Mark Gunderson, Dallas Architect

Mark Gunderson is also an Architectural Historian of Note

Dallas and Texas Architect

A Fort Worth architect, Mark Gunderson has had much influence on Dallas, both from his work as a juror on award committees to his presidency of the Dallas Architectural Foundation. Mark Gunderson is a modernist who designs perfectly executed buildings and an architectural historian who illuminates the work around us. Currently, he is designing several homes in the region and working as co-author to Buildings of Texas, a new 700 page volume in the series Buildings of the United States published by Oxford Press.


Example of Homes Architect Mark Gunderson Designed

Bishop Arts Photography Studio

The project remodels and expands an existing photography studio in a 1910’s brick commercial building located in an arts district / revitalization area in Dallas. The one-story spaces have concrete floors, original pressed metal ceilings and painted wood storefront. The building consists of five linear bays with simple-span wood framing transverse across masonry bearing walls, of which the studio project is an expansion from two bays to four.


Mark Gunderson Residence at Eagle Mountain Lake

The site is a wooded bluff which slopes thirty-five feet to the lake below and included an existing boat dock. After considerable discussion regarding the clients interest in boats, boatbuilding and wood construction techniques ( Shinto and Shaker joinery ) a concept was derived which placed two wood-sheathed volumes at 90 degrees to one another upon sandstone plinths which continued existing curved retaining walls into the house form.
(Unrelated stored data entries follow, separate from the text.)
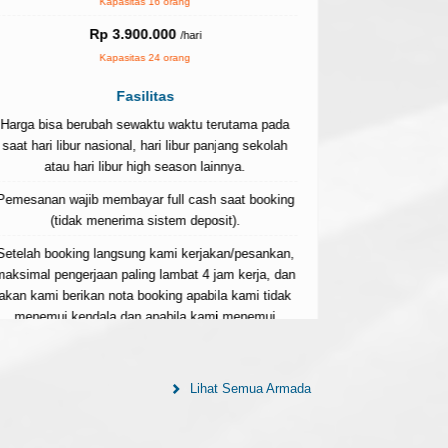
Kapasitas 16 orang
atau h
Rp 3.900.000
/hari
Pemesanan waj
Kapasitas 24 orang
(tida
Fasilitas
Setelah booki
maksimal penge
Harga bisa berubah sewaktu waktu terutama pada
akan kami beri
saat hari libur nasional, hari libur panjang sekolah
menemui ke
atau hari libur high season lainnya.
kendala semi
Pemesanan wajib membayar full cash saat booking
sudah full/ha
(tidak menerima sistem deposit).
100
Setelah booking langsung kami kerjakan/pesankan,
aksimal pengerjaan paling lambat 4 jam kerja, dan
akan kami berikan nota booking apabila kami tidak
menemui kendala dan apabila kami menemui
kendala semisal barang atau jasa yang dipesan
sudah full/habis maka uang akan kami kembalikan
100% tanpa potongan apapun.
Lihat Semua Armada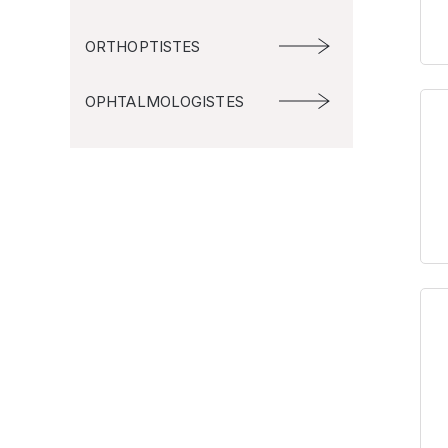
ORTHOPTISTES
OPHTALMOLOGISTES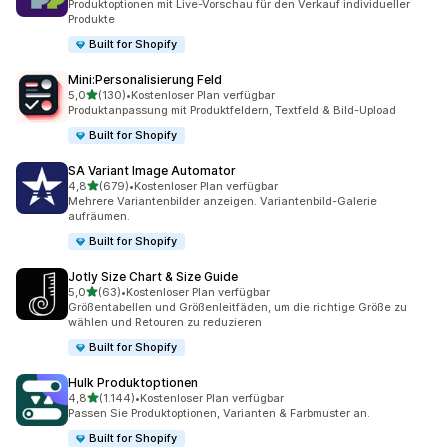
Produktoptionen mit Live-Vorschau für den Verkauf individueller
Produkte
Built for Shopify
Mini:Personalisierung Feld
von 5 Sternen
5,0
(130)
•
Kostenloser Plan verfügbar
130 Rezensionen insgesamt
Produktanpassung mit Produktfeldern, Textfeld & Bild-Upload
Built for Shopify
SA Variant Image Automator
von 5 Sternen
4,8
(679)
•
Kostenloser Plan verfügbar
679 Rezensionen insgesamt
Mehrere Variantenbilder anzeigen. Variantenbild-Galerie
aufräumen.
Built for Shopify
Jotly Size Chart & Size Guide
von 5 Sternen
5,0
(63)
•
Kostenloser Plan verfügbar
63 Rezensionen insgesamt
Größentabellen und Größenleitfäden, um die richtige Größe zu
wählen und Retouren zu reduzieren
Built for Shopify
Hulk Produktoptionen
von 5 Sternen
4,8
(1.144)
•
Kostenloser Plan verfügbar
1144 Rezensionen insgesamt
Passen Sie Produkt­optionen, Varianten & Farbmuster an.
Built for Shopify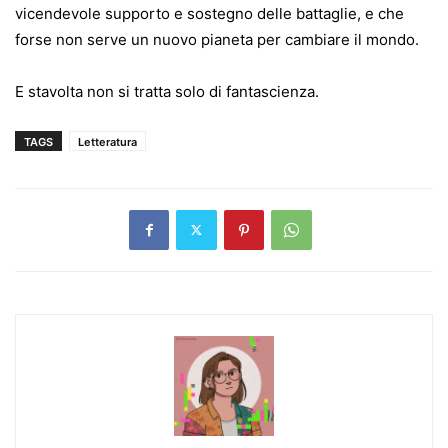
vicendevole supporto e sostegno delle battaglie, e che
forse non serve un nuovo pianeta per cambiare il mondo.
E stavolta non si tratta solo di fantascienza.
TAGS
Letteratura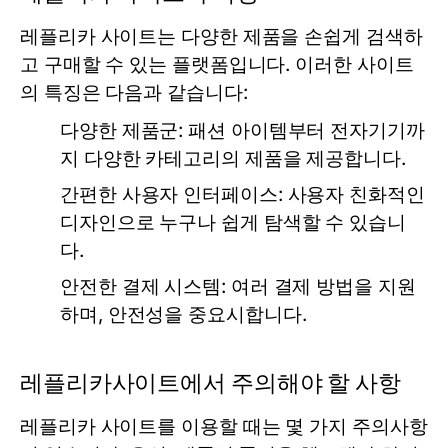
레플리카 사이트는 다양한 제품을 손쉽게 검색하
고 구매할 수 있는 플랫폼입니다. 이러한 사이트
의 특징은 다음과 같습니다:
다양한 제품군:
패션 아이템부터 전자기기까
지 다양한 카테고리의 제품을 제공합니다.
간편한 사용자 인터페이스:
사용자 친화적인
디자인으로 누구나 쉽게 탐색할 수 있습니
다.
안전한 결제 시스템:
여러 결제 방법을 지원
하며, 안전성을 중요시합니다.
레플리카사이트에서 주의해야 할 사항
레플리카 사이트를 이용할 때는 몇 가지 주의사항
Mark Gunderson Designed Oak Cliff Addition


Mark Gunderson Parker County Residence

This tripartite limestone construction is situated at the edge of a fifty-foot rock bluff overlooking the floodplain of the West Fork of the Trinity River. Its basic formal disposition and section derives from the distant view to the west and the adjacent wooded areas to the east as well as an architectural idea regarding the “refinement” of the bluff as it is engaged and then reconfigured and redefined by the house.


House on the Pecos River

The house is located in remote southwest Texas, on a limestone bluff 240 feet above a bend on the Pecos River. The Rio Grande River and Mexico are less than two miles to the south and the area, known as Schumla Bend, is rich with ancient pictographs and Indian artifacts.